[Extracted records]
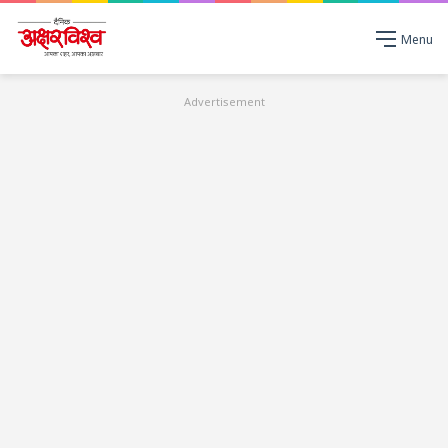
Menu
Advertisement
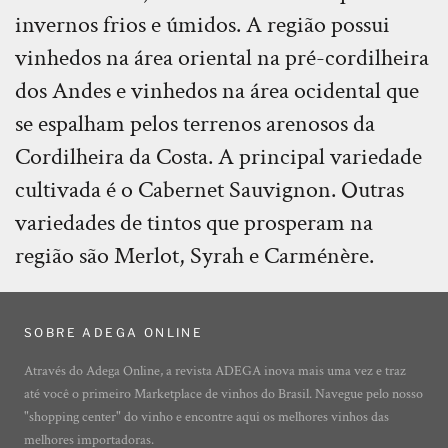
invernos frios e úmidos. A região possui
vinhedos na área oriental na pré-cordilheira
dos Andes e vinhedos na área ocidental que
se espalham pelos terrenos arenosos da
Cordilheira da Costa. A principal variedade
cultivada é o Cabernet Sauvignon. Outras
variedades de tintos que prosperam na
região são Merlot, Syrah e Carménère.
SOBRE ADEGA ONLINE
Através do Adega Online, a revista ADEGA inova mais uma vez e traz
até você o primeiro Marketplace de vinhos do Brasil. Navegue pelo nosso
"shopping center" do vinho e encontre aqui os melhores vinhos das
melhores importadoras.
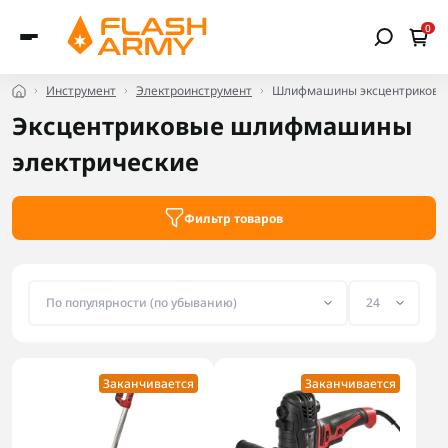
0
Инструмент
Электроинструмент
Шлифмашины эксцентриковые
Эксцентриковые шлифмашины
электрические
Фильтр товаров
Заканчивается
Заканчивается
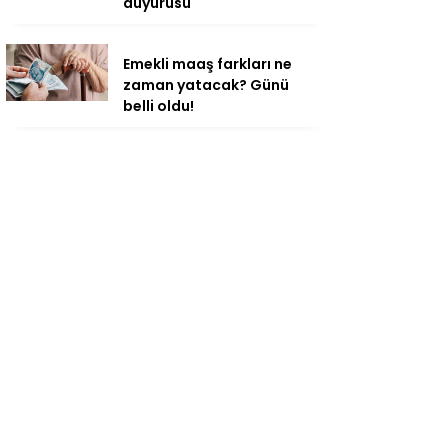
duyurusu
Emekli maaş farkları ne
zaman yatacak? Günü
belli oldu!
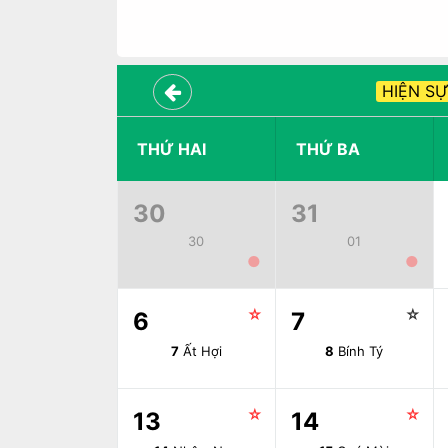
HIỆN SỰ
THỨ HAI
THỨ BA
30
31
30
01
●
●
☆
☆
6
7
7
Ất Hợi
8
Bính Tý
☆
☆
13
14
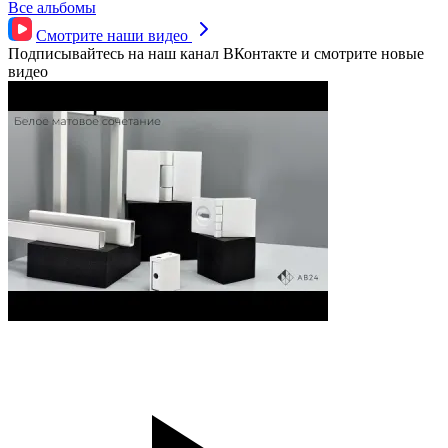
Все альбомы
Смотрите наши
видео
Подписывайтесь на наш канал ВКонтакте и смотрите новые
видео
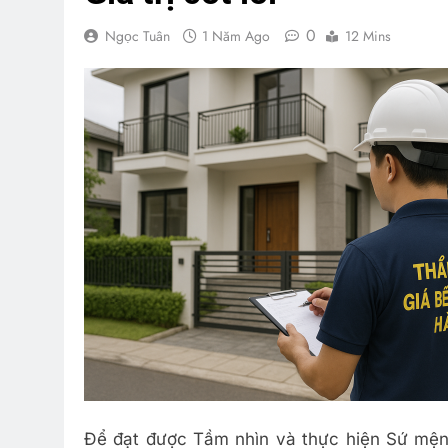
0
Ngọc Tuân
1 Năm Ago
12 Mins
Để đạt được Tầm nhìn và thực hiện Sứ mệ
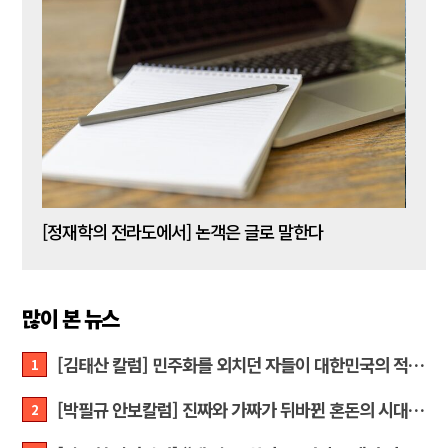
[신동춘 칼럼] 호메로스의 ‘오디세이아’와 대한민국 보수 우파의 투쟁 및 교훈
[정재학의 전라도에서] 논객은 글로 말한다
많이 본 뉴스
[김태산 칼럼] 민주화를 외치던 자들이 대한민국의 적이고 간첩이었다
1
[박필규 안보칼럼] 진짜와 가짜가 뒤바뀐 혼돈의 시대, 안보 파탄은 막아야
2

TASK PROMPT: Using the data above, reproduce exactly the lines between those holding "vinhedos na área oriental na pré-cordilheira" and "SOBRE ADEGA ONLINE", inclusive, and no others.

REPLY:
vinhedos na área oriental na pré-cordilheira
dos Andes e vinhedos na área ocidental que
se espalham pelos terrenos arenosos da
Cordilheira da Costa. A principal variedade
cultivada é o Cabernet Sauvignon. Outras
variedades de tintos que prosperam na
região são Merlot, Syrah e Carménère.
SOBRE ADEGA ONLINE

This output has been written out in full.